##### RECORDS SHOWN #####
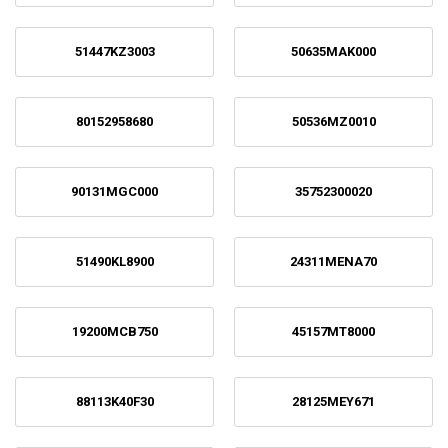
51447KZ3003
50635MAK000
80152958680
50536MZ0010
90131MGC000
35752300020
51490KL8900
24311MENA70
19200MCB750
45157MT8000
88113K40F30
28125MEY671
#####
##### RECORDS SHOWN #####
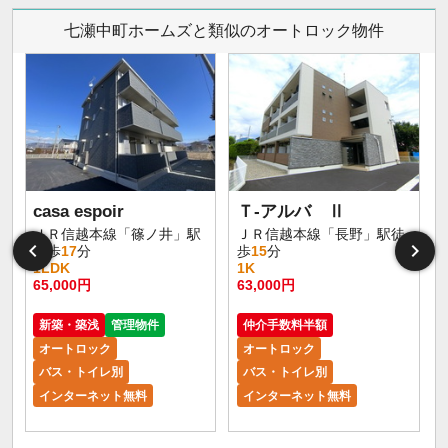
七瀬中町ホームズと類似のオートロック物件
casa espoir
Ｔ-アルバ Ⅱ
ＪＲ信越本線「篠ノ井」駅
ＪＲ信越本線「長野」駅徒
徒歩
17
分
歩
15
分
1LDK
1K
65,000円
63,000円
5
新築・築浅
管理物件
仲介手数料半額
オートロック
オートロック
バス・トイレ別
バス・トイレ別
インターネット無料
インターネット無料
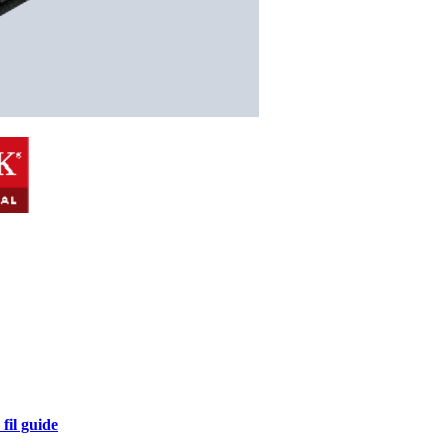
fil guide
#####
▸ INSTRUCTIONS FOR THE TASK
Give again exactly, and only, the lines above starting at the one with "80152958680" and ending at the one with "28125MEY671".

▸ FINAL ANSWER
80152958680
50536MZ0010
90131MGC000
35752300020
51490KL8900
24311MENA70
19200MCB750
45157MT8000
88113K40F30
28125MEY671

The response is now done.